36th year of teaching

Preparing for the final concert of my 36th year of teaching

On Friday I turned in my paperwork and officially completed my 36th year of teaching. So, what have I learned?


Administrators make a world of difference.

For 28 years I worked with administrators who, for the most part, were indifferent to what I was doing with the band. I remember telling an administrator about a great weekend the band had and he replied, “No one comes to this school for band.”

Compare that response with my current situation. For the last 8 years there have been 3 administrators at just about every performance. And, the principal enthusiastically introduces each performance. At my former school, the administration always had an excuse for not attending.

It literally puts a spring in your step when you have administrative support.

Stick with it

If you are a young teacher, you’re probably not that great at your job. Sorry. But, I have good news! You’ll get much better!

I remember watching an experienced band director rehearse a group when I was a young buck. I looked at one of my fellow directors (he was also a young director) and said, “I can’t even hear the mistakes that he’s fixing!”.

My ears got much better over time. Malcolm Gladwell postulates that it takes 10,000 hours of concentrated practice to become great at something. There’s a lot of wisdom there. You’ll need to work at teaching well.

I’m still working at it!


There’s more to life than teaching.

I can hear my education friends yelling, “Heresy!” “We’re changing lives!” “The kids deserve all that we have!” One of my least favorite titles of an educational book is called, “Kids deserve it!“.

Ok, let me explain. Here’s what kids deserve. Kids deserve to be loved. They deserve good parents and a family that cares for them and loves them. They don’t deserve your family’s destruction or your exhaustion.

The kids deserve a well rested, healthy teacher.

When you’ve reached the end of your life, your students will not be at your bedside.
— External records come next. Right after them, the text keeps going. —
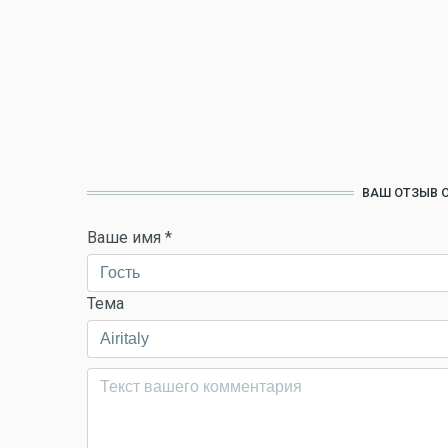
ВАШ ОТЗЫВ О
Ваше имя
*
Тема
Комментарий
*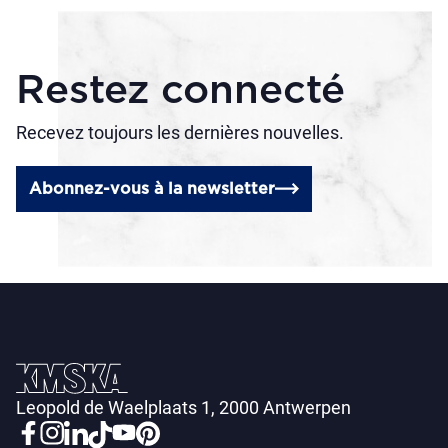
Restez connecté
Recevez toujours les dernières nouvelles.
Abonnez-vous à la newsletter
Leopold de Waelplaats 1, 2000 Antwerpen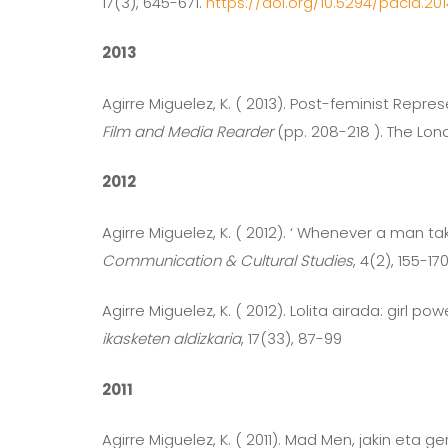
17(3), 645-671.
https://doi.org/10.5294/pacla.2014
2013
Agirre Miguelez, K. ( 2013). Post-feminist Repr
Film and Media Rearder
(pp. 208-218 ). The L
2012
Agirre Miguelez, K. ( 2012). ‘ Whenever a man ta
Communication & Cultural Studies
, 4(2), 155-17
Agirre Miguelez, K. ( 2012). Lolita airada: girl
ikasketen aldizkaria
, 17(33), 87-99
2011
Agirre Miguelez, K. ( 2011). Mad Men, jakin eta ge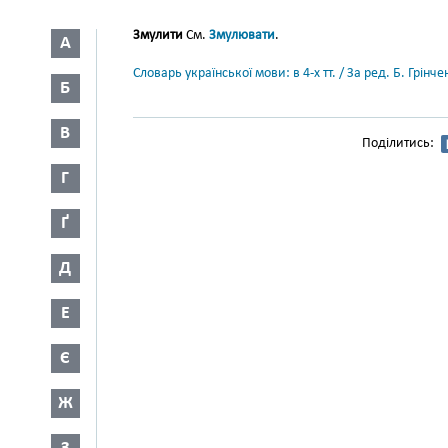
Змулити
См.
Змулювати
.
А
Словарь української мови: в 4-х тт. / За ред. Б. Грін
Б
В
Поділитись:
Г
Ґ
Д
Е
Є
Ж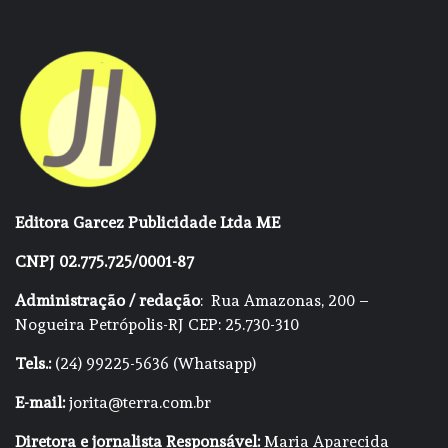
Editora Garcez Publicidade Ltda ME
CNPJ 02.775.725/0001-87
Administração / redação
: Rua Amazonas, 200 –
Nogueira Petrópolis-RJ CEP: 25.730-310
Tels.:
(24) 99225-5636 (Whatsapp)
E-mail:
jorita@terra.com.br
Diretora e jornalista Responsável:
Maria Aparecida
Do you think your former students will bathe you and take care of you if you become an invalid? They might attend your funeral and say some nice things. Then they will go home. TO THEIR FAMILIES!

The students have their own families. You are not their family. Shocking! I know.

I remember telling band students years ago. “Don’t call me at home. There is no such thing as a band emergency!” I would add, there is no such thing as an educational emergency. Give the students your best and then go home.

I’m not saying that you should stare at the clock and run out the door. Let’s talk about that next.

Celebrate each day

Enjoy every day as much as possible. I am concerned about teachers who are always counting down. “Two days till the weekend.” “30 more days till spring break!”

If you’re in education for the holidays, please get out! I’m not kidding. Get OUT of teaching. The kids definitely deserve to have someone better than you counting the minutes or days to get out of the classroom.

We all get tired. I’m not talking about that final countdown that the exhausted teacher enjoys. I’m talking about the teacher who is longing for the weekend on Monday morning every single week.

Teaching is an honorable profession. You get to mold the character of the next generation. You’re teaching a lot more than your written curriculum. The kids are looking to you as an example. Don’t give them the impression that they should live for the weekends.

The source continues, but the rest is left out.